BFF Masterclass
← Back to Workshops

BFF Workshops · Education

Master
class

An intimate conversation with some of the most accomplished voices in world cinema — on craft, on failure, on what it actually takes to make something true.

Every year, BFF invites a distinguished filmmaker, screenwriter, or producer to sit down with the festival audience for an extended, unscripted conversation. Not a lecture. Not a panel. A real exchange — one that goes beyond the usual promotional circuit and into the actual texture of a creative life.

Past masterclasses have ranged from the technical — how a script survives development, how a scene is really built — to the deeply personal. Guests are chosen for their willingness to be candid, and the format encourages exactly that.

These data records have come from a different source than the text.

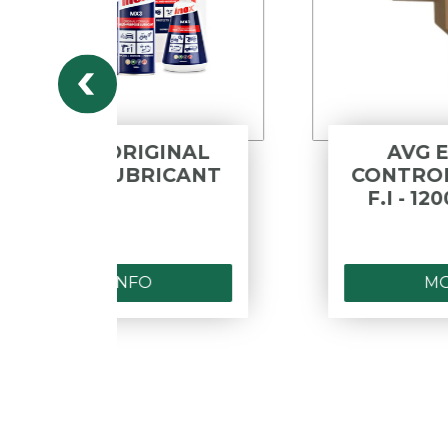
INAL
AVG EXPANSION
CANT
CONTROL VALVE - M.I X
F.I - 1200 KPA - LEAD
FREE
MORE INFO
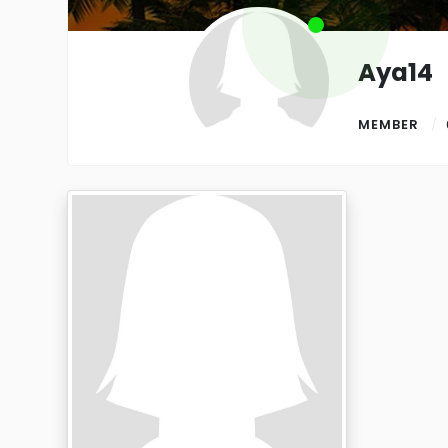
Aya14
MEMBER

Sessions are held at the Supetar Summer Cinema, typically in the afternoon before the evening screening. Attendance is open to all festival accreditation holders. Seating is limited.

Sir Christopher Hampton

Screenwriter

Academy Award-winning screenwriter of Dangerous Liaisons and The Father (the latter starring Anthony Hopkins). One of the most precise and celebrated adapters of literary material working in film. His masterclass at BFF explored the relationship between stage and screen, and the art of writing characters who conceal more than they reveal.

Graham Broadbent

Producer

Producer behind Three Billboards Outside Ebbing, Missouri and The Banshees of Inisherin — both Martin McDonagh films, both Academy Award nominees. Broadbent's session addressed the specific challenge of producing films with dark, unconventional material and finding an audience for them without compromising the vision.

Nicholas Martin

Screenwriter

Screenwriter of Florence Foster Jenkins (starring Meryl Streep and Hugh Grant). Martin's session focused on writing real people — the ethical and creative challenges of putting words in the mouths of those who actually lived.